[Devel] [PATCH rh7 v2] mm: memcontrol: add memory.numa_migrate file
Vladimir Davydov
vdavydov at virtuozzo.com
Tue Aug 23 04:38:51 PDT 2016
The new file is supposed to be used for migrating pages accounted to a
memory cgroup to a particular set of numa nodes. The reason to add it is
that currently there's no API for migrating unmapped file pages used for
storing page cache (neither migrate_pages syscall nor cpuset subsys
doesn't provide this functionality).
The file is added to the memory cgroup and has the following format:
NODELIST[ MAX_SCAN]
where NODELIST is a comma-separated list of ranges N1-N2 specifying the set
of nodes to migrate pages of this cgroup to, and the optional MAX_SCAN
imposes a limit on the number of pages that can be migrated in one go.

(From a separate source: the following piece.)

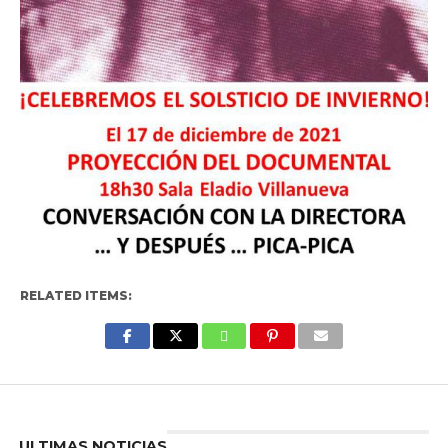
RELATED ITEMS:
Enter ad code here
ULTIMAS NOTICIAS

The call may be interrupted by a signal, in which case -EINTR is returned.
https://jira.sw.ru/browse/PSBM-50875
Signed-off-by: Vladimir Davydov <vdavydov at virtuozzo.com>
Cc: Andrey Ryabinin <aryabinin at virtuozzo.com>
Cc: Igor Redko <redkoi at virtuozzo.com>
Cc: Konstantin Neumoin <kneumoin at virtuozzo.com>
---
Changes in v2:
- break loop if not making any progress (fixes softlockup)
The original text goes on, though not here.